O Senado atingiu nesta segunda-feira (19) o número mínimo de assinaturas para a instalação de uma Comissão Parlamentar de Inquérito (CPI) destinada a apurar crimes e fraudes envolvendo os operadores do liquidado Banco Master. A iniciativa é do senador Eduardo Girão (Novo-CE) e conta com o apoio de 42 parlamentares, número bem acima do um terço exigido para a criação do colegiado.
O avanço do pedido no Senado aumenta a pressão sobre o presidente da Casa, Davi Alcolumbre (União Brasil-AP), que também já tem sob análise um requerimento para a criação de uma Comissão Parlamentar Mista de Inquérito (CPMI) sobre o mesmo tema. No caso da comissão mista, a instalação depende da leitura do requerimento em sessão do Congresso Nacional, que reúne deputados e senadores.
A proposta apresentada por Girão, por sua vez, pode avançar de forma mais rápida. Com as assinaturas necessárias já reunidas, o requerimento pode ser lido pelo presidente do Senado na primeira sessão deliberativa do ano, prevista para o dia 1º de fevereiro. Após a leitura, cabe à Presidência da Casa indicar o comando da CPI e dar início aos trabalhos.
Nos bastidores, o caso do Banco Master tem provocado crescente desconforto entre parlamentares, sobretudo diante de denúncias envolvendo a instituição financeira e de decisões consideradas controversas tomadas no âmbito do Supremo Tribunal Federal (STF).
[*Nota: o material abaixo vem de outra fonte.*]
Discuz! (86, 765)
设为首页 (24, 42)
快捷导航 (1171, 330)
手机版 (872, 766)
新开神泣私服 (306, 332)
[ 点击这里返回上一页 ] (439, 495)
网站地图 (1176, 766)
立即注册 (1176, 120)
Esse cenário tem levado senadores a cobrarem uma resposta do Legislativo por meio de uma investigação parlamentar.
Durante o recesso, Alcolumbre tem evitado manifestações públicas sobre o tema. A estratégia de silêncio, no entanto, não impediu o avanço de iniciativas no Congresso. Além da CPI no Senado, há pelo menos uma proposta de CPMI já com o número mínimo de assinaturas, apresentada pelo deputado Carlos Jordy (PL-RJ).
Outras iniciativas seguem em andamento na Câmara dos Deputados, incluindo pedidos de CPMI e de comissão de investigação exclusivamente na Casa, apresentados por parlamentares de diferentes partidos. A multiplicidade de requerimentos evidencia o desgaste político em torno do caso e aumenta a expectativa sobre qual modelo de investigação será efetivamente instalado.
Caso a CPI do Senado seja formalizada, o colegiado terá prazo inicial para apurar a atuação dos operadores do Banco Master, além de eventuais responsabilidades administrativas, financeiras e institucionais relacionadas ao funcionamento e à liquidação da instituição.